As of late, I’ve been trying to be more mindful and in the present. I’ve found that I was living but not really experiencing what I was doing or thinking in the present. Yes, the future is important and what we’ve done in the past can affect who we are today, but ultimately today is what matters and what we can control. There is a line in the song “Reach for the Sky” by Social Distortion that is apt and speaks to this: “Yesterday is history/And tomorrow is a mystery.”
I mean, if you can’t enjoy where you are now then life’s no fun. And life should be fun and lived to the fullest.
I think it started sometime this summer when a radical shift occurred in me. Not that I fully ever truly lived in the moment or was all-out mindful, but a shift did happen where I stepped away, took a sideways movement, maybe even a backward one.
And the thing is, I knew it. I was conscious that I was living outside myself and not inside where I was aware of everything. It was like watching myself in life but not really experiencing it.
And it’s not like it’s all about me.
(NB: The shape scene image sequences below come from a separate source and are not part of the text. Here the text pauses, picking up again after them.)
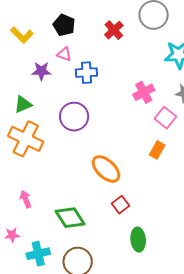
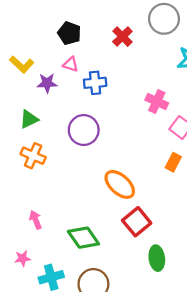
yellow L-shape: (22, 35) -> (22, 64), moved
pink cross: (144, 92) -> (157, 101), turned -35
orange cross: (26, 139) -> (33, 156), size x0.7
red square: (121, 205) -> (137, 222), size x1.5

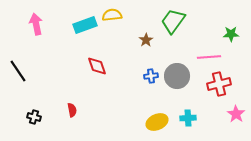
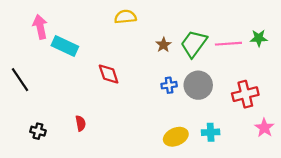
green trapezoid: (173, 21) -> (194, 44), moved
cyan rectangle: (85, 25) -> (65, 46), moved, turned 45
pink line: (209, 57) -> (228, 44), moved

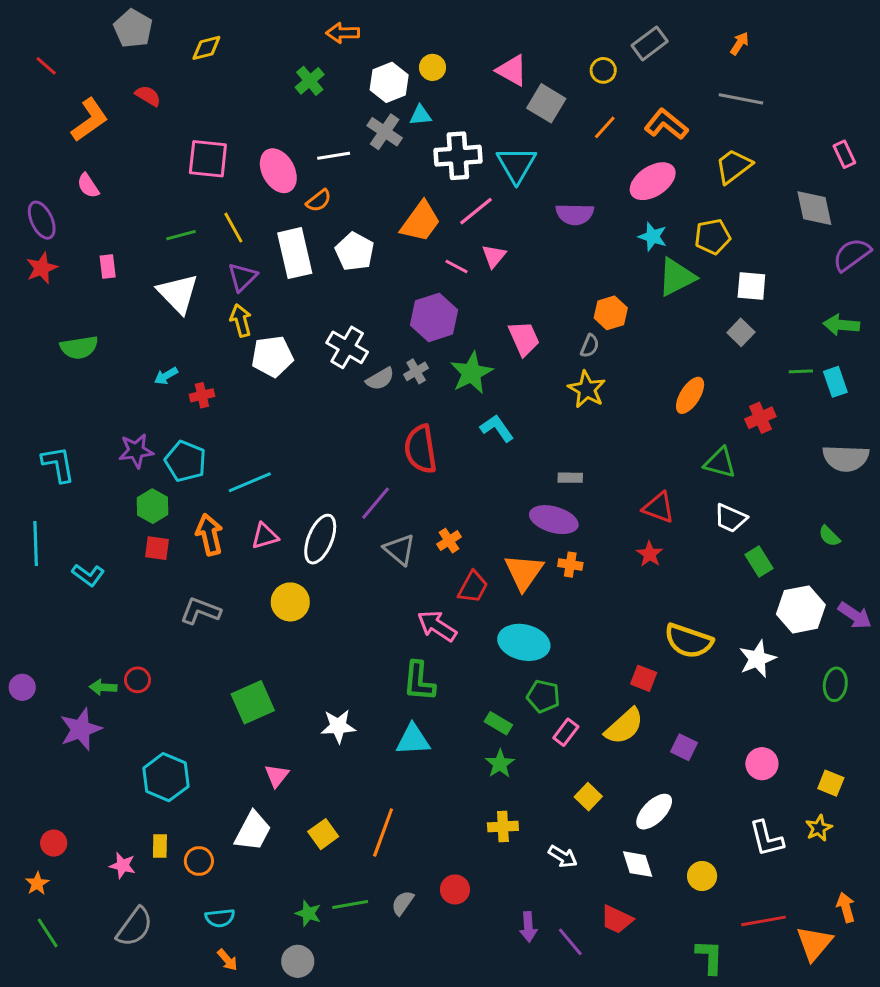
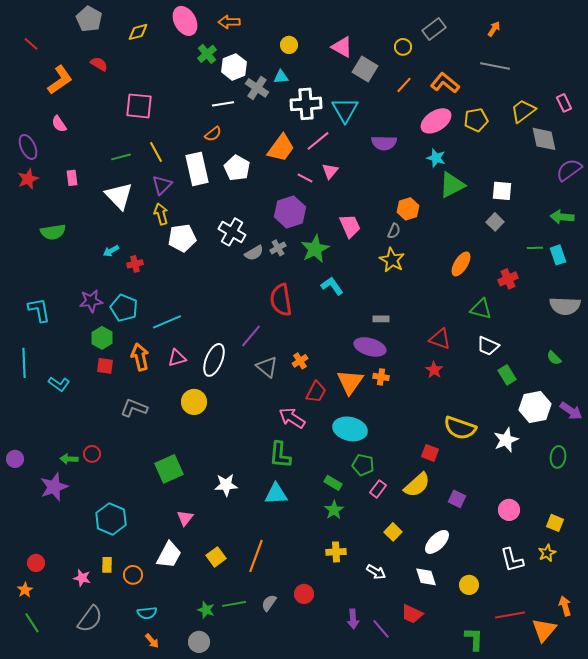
white hexagon: (389, 82) -> (234, 67), moved
yellow trapezoid: (733, 166) -> (523, 111), moved
pink ellipse: (278, 171) -> (185, 21), moved
yellow pentagon: (713, 237) -> (476, 120), moved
I am comprised of so many elements from husband and father, teacher and friend, writer and a love for life. Segments that make up many people’s lives.
Yet, I was feeling far removed from people in my life and also separated from what I enjoy. I was taking little pleasure out of life.
But within me was this realization, though, I think it was deep inside. It only surfaced in the past month or so. This realization slowly made its way out of the dark, depths of my mind to the sunny surface, where I saw it in plain sight. Then the questions began. Really, one question: What happened to me?
With a bit of help and conversation, clarity set in. I lost my groove and it was time to get it back.
I figured out that losing my groove meant losing what sense of mindfulness I had. I was no longer living in the present. I wasn’t enjoying the people and experiences and loves like I should. Like I did.
Things started falling into place some weeks ago. There were chance (or maybe not) conversations with a few of my students that reflected what I was going through. Some books were recommended that truly fit my out-of-sync mood. In one week’s time, things started falling gelling. Conversations with certain friends led to further revealing of mindfulness or a lack thereof.
I then came across by chance (or maybe not) a web site with free meditations. I began meditating daily.
Am I wholly mindful now? No, not even close. But I am aware of it and I make a conscious shift to do so. To experience the breathing, hear the footsteps as I walk, smell the aroma of a lunchtime meal or listen to birds chirping in trees. Even feel snowflakes hitting my face. Feeling the words on a page.
Everything just came together to try to help me out to gain this mindfulness. A quote from Paulo Coelho’s book The Alchemist comes to mind: “When you want something, all the universe conspires in helping you to achieve it.”